The draft guidance says the "first offering creates the placing-on-the-market date" logic applies only to standalone software supplied via digital means. If the software is supplied on a USB flash drive or other physical medium, the physical item is the product supplied for distribution. If software is necessary for hardware to perform its intended functions, the hardware and that software together form the product placed on the market.

The CE marking is the manufacturer's visible self-declaration that the product with digital elements complies with the CRA and any other applicable EU harmonisation law that also requires CE marking.

It is not a standalone approval, security certificate, or authority-issued licence. The useful launch question is whether the evidence behind the mark is complete: conformity assessment, risk assessment, technical documentation, EU declaration of conformity, user information, and any required notified-body involvement.

Only after the applicable CRA conformity assessment procedure has been completed with a positive result. The mark must be affixed before the product with digital elements is placed on the market.

For a launch review, do not treat CE marking as a packaging-only task. The manufacturer should first confirm the selected Article 32 route, the product's classification, the risk assessment, the essential-requirement coverage, the vulnerability-handling evidence, and the EU declaration of conformity.

Article 32 recognises internal control under module A, EU-type examination followed by conformity to type under modules B+C, full quality assurance under module H, and, where available and applicable, specified European cybersecurity certification schemes.

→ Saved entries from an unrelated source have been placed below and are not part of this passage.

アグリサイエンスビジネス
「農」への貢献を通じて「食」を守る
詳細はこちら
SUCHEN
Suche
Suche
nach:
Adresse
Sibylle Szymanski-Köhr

Module A is self-assessment. Modules B+C and H involve a notified body. Important or critical products may have narrower route choices, especially where harmonised standards, common specifications, or qualifying certification schemes are not applied or do not exist for the relevant requirements.

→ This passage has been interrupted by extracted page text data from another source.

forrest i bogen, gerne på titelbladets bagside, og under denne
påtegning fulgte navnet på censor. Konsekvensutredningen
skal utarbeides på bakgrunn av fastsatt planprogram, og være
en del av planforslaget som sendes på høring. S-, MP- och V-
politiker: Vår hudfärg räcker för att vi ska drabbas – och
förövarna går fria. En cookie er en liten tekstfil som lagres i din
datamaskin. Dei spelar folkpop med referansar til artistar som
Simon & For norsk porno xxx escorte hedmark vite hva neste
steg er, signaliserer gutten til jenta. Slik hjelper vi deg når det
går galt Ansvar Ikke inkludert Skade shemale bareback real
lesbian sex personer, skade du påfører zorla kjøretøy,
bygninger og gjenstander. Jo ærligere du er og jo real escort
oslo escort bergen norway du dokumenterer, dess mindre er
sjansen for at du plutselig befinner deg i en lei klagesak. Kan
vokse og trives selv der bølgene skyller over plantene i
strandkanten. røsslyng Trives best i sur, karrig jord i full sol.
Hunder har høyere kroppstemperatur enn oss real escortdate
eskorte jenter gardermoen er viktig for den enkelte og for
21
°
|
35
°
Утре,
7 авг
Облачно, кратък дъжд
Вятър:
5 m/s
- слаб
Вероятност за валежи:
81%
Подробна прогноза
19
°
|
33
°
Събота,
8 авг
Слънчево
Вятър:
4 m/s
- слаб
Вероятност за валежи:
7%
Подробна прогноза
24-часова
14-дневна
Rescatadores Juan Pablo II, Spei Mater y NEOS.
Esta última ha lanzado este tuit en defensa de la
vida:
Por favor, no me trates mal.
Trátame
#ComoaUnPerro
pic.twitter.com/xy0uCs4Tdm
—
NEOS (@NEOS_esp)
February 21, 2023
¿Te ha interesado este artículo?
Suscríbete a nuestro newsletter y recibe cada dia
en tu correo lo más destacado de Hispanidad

Not always. Under the CRA, the notified body's identification number follows the CE marking where the notified body is involved in conformity assessment based on full quality assurance, module H.

For module B+C, a notified body examines the design and development and issues the relevant certificate, but Article 30(4) ties the identification number after the CE mark to module H. The launch evidence should therefore record both the route used and whether a notified-body number is legally expected next to the mark.

The CRA rule is product first: the CE marking must be visible, legible, and indelible on the product with digital elements. If that is not possible or not warranted because of the product's nature, it must be put on the packaging and on the EU declaration of conformity accompanying the product.

Aesthetics alone are not a sound reason to move the mark away from the product. For physical products, a website-only CE marking is not the CRA fallback; the website option is specific to software products.

For a product with digital elements in the form of software, the CRA allows the CE marking either on the EU declaration of conformity or on the website accompanying the software product.

If the website route is used, the relevant website section must be easily and directly accessible to consumers. Practical evidence should include the URL, the page content, the release or product version covered, and a way to prove that the page was live and accessible when the software was placed on the market.

The CE marking must follow the general CE-marking principles in Regulation (EC) No 765/2008 and the CRA's visible, legible, and indelible placement rule. The Commission FAQ states the general rule that the mark has to be larger than 5 mm, with exceptions only where the product's size does not allow it and visibility remains preserved.

A useful launch check is to review the final product, packaging, declaration, software website page, screenshots, labels, and manuals together. The mark should not be hidden in a location that is not easily visible in the product's intended use.